Major events at the close of 2014, specifically the fourth quarter of 2014, included: the abnormally low prices of oil; the unique position of the Federal Reserve and the US dollar; US Treasury Rates poised (still) to rise; and American manufacturing ramped up to march on ahead of other world leaders, while an embroiled Europe awaits the coming year.
Significantly improved from the previous quarter, overall market growth was strong in the final quarter of 2014; though the annual return was less than half of the growth from 2013’s phenomenal success.
By a landslide, the most compelling story of the closing chapter of 2014 was the low oil prices brought upon by OPEC with ferocious Saudi leadership striving to re-establish control of global oil markets. Oil production outpaced consumption, therefore supply outpaced demand, and led to a build in inventories. The supply is not uniformly distributed, though, and the United States is responsible for the fastest supply growth since 2013; however, consumption in the US did not grow nearly as much, and China continues to contribute to the most global demand growth. Notably, Europe and Japan’s consumption declined.
The population most effected by gasoline prices, of course, is the lowest quintile of the population. If oil production declines, and global demand growth picks up, then oil prices could move higher, but if the demand trends persist, and supply growth remains robust with neither the US nor OPEC yielding any production, then oil prices could move further down. Economists overall are split either way, but most agree that the current low prices are abnormal. The Federal Reserve expects that any resulting deflationary pressure from current low oil market prices will be transitory, rather than permanent, and that the economy will achieve the 2% target inflation over time.
The Fed seeks to satisfy its dual mandate of full employment and price stability. The current conditions of the Federal Reserve are historic. First, notice the size of the Federal Reserve balance sheet and its evolution over time. After many years of stable Fed assets and, consequently, liabilities, the Federal Reserve embarked on an unprecedented balance sheet expansion: by buying US Treasuries and Mortgage-Backed Securities in an effort to suppress long-term rates and foster long-term recovery.

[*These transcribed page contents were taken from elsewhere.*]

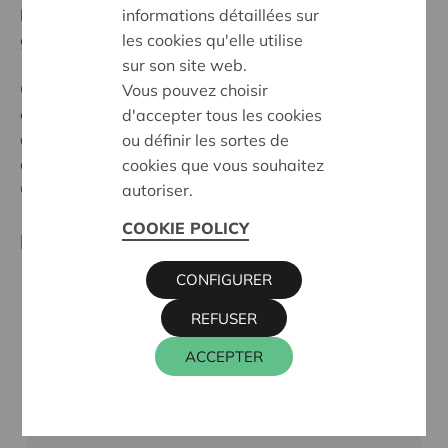
informations détaillées sur
l’expertise de tous et, ensemble, nous atteignons un
les cookies qu'elle utilise
groupe cible plus large.
sur son site web.
Cera collabore de manière privilégiée avec plusieurs
Vous pouvez choisir
organisations. Celles-ci s'engagent à mettre en œuvre
d'accepter tous les cookies
dans un cadre défini plusieurs projets et initiatives
ou définir les sortes de
contribuant à la réalisation des objectifs sociétaux de
cookies que vous souhaitez
Cera.
autoriser.
COOKIE POLICY
Les partenaires privilégiés de Cera sont :
CONFIGURER
REFUSER
ACCEPTER
Partnerschap Cera-
Boerenbond 2023-2025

Second, the liability side of the equation experienced corresponding growth, but notice how excess amounts of vast reserves are held at the banks at the Fed rather than as currency in circulation. On the right hand side of the page are projections for when the short-term rates might rise. The Fed is pursuing a policy designed to foster expansion that their economists anticipate will lead to moderate long-term growth in accordance with their goals as described in the Fed Funds Rate Expectations chart.
The table at the bottom right shows the median of policymakers’ expectations for when and how much the rates might rise along with a summary of other economic projections. These projections include GDP, unemployment rate, and inflation. The future path of interest rates will be closely linked to how the economy evolves compared to Fed expectations and also how Feds forward guidance evolves in response to these and many other variables.
JPMorgan’s Chief Economist, Dr. David Kelly, anticipates the Federal Reserve under Janet Yellen to maintain a less than average frequency increase for the Fed Funds Rate (typically an increase of 25 basis points per quarter). As 2015 continues, we can anticipate Ms. Yellen and the Board of Governors to pursue a more hawkish policy than in previous years.
One of the more interesting segments of the markets that we have been discussing is the Fixed Income Markets. The table on the right side of the page highlights the effect that a one percent rise in interest rates (federal fund rate) will have on different Fixed Income categories. One might notice how High-Yield and Floating-Rate bonds don’t drop in price as strongly as 10-year Treasury bonds, which is a useful trait when interest rates rise.
For example: all else being equal, a 1% rise in interest rates translates to a 9% price decline in a 10-year Treasury, as compared to a much less severe decline in High-Yield and Floating Rate bond prices. Importantly, these numbers do not include the coupon return on these securities, or other factors such as sensitivity to an improving or deteriorating economic environment.
“Manufacturing Momentum: Industrial and International Context”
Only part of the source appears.